January 27Thank you for your participation in the class. Final grades must be obtained from the Registrar's office.
January 22If you have not uploaded your photo to the class LiveJournal website, and if you attended class in Cambridge and contributed in class, please email your photo to the class staff before the final class tomorrow night.
January 16Students who missed the presentations on January 9th are strongly advised to review the posted video before they complete their presentations for January 23rd. Although all of the presentations were interesting, some spent too much time on the introduction and not enough time discussing the original work that had been done by the project team. We will be expecting a higher level of polish from the groups that had an extra two weeks to finish their assignments.
All final projects are due at the start of class by Monday, January 23rd. By this time, each group should have uploaded both its slides and its final paper to the class website.
You are invited to provide feedback to members of your Project 1 and Project 2 team. Feedback forms are located at:
To use these forms you will require an EID. If you have lost your EID, you can request a new one at this form:
January 10Joe will be having TA hours tomorrow at 6-8PM. Please mail him if you are planning on showing up and haven't already done so. Directions/Info: here
January 7The bug in the HW4 script has been fixed. Thanks to those of you who pointed it out.
Don't forget, many groups are presenting on Monday.
January 4Final projects may be submitted at http://e170.ex.com/submit.cgi. If you are presenting on Monday, please submit your slides using this interface as well. If your group is presenting with a movie, please email the URL of the movie to the course staff. Thank you!
December 21Last year's final projects are at http://simson.net/ref/2004/csci_e-170/handouts/final/ if you want to have a look at them.
December 20HW4 is posted at http://e170.ex.com/hw4.cgi. It has three problems. No SQL injection attack. Sorry!
December 17Two important points of confusion to clear up:
- Several groups have written to the staff asking for "approval" for their final projects. This step is not necessary, because approval is not needed.
- Several students seem confused by the "feedback" website for class participation grades. The comment that you are writing is not to the class staff---this is a comment that will be delivered to your group partners.

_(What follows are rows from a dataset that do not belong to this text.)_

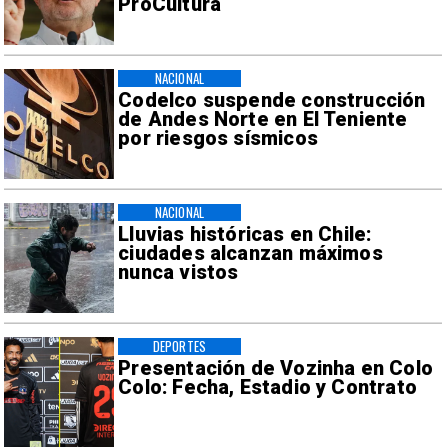
ProCultura
NACIONAL
Codelco suspende construcción
de Andes Norte en El Teniente
por riesgos sísmicos
NACIONAL
Lluvias históricas en Chile:
ciudades alcanzan máximos
nunca vistos
DEPORTES
Presentación de Vozinha en Colo
Colo: Fecha, Estadio y Contrato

Write it to her or him, not to the class staff!
December 14Two important notices:
- Students who are interested in doing a survey for their final project should review Harvard's guidelines for the use of humans research and contact Brenda Mahoney, who is the Extension School's liaison to the IRB. Even though the guidelines give the impression that you do not need to have a review, you do. However, the review can be very quick and done by staff. Please contact the course staff for Brenda Mahoney's contact information if you do not have it. Additional information can be found on the Extension school's website.
- The registrar has informed the course staff that grades are due two days after the last day that work is due. Therefore, we will be having final presentations on both January 9th and on January 23rd, and your final projects are now due on the 23rd. This means you have two extra weeks!
December 12Links from class:
- Garfinkel, RObertson, Elledge and Levine, The 24-page Syncframe (the 24-page extended remix version.)
- Phishing Research at IU website and paper.
December 12Please download and read the DHS report on Phishing before class.
We may also discuss Client-side defenses against web-based identity theft.
December 6For our final project, we will be doing mock submissions to the Usenix Security '06 conference. Please review the call for papers on the Usenix website. The website supplies a LaTeX style file and a sample TeX file. We didn't like any of the Usenix Word templates, so we modified them to make our own. You can download the Microsoft Word Doc File if you are using Word. Please note how references are created.
December 1Grades on the midterm projects have been distributed. If you have not received yours, please let us know.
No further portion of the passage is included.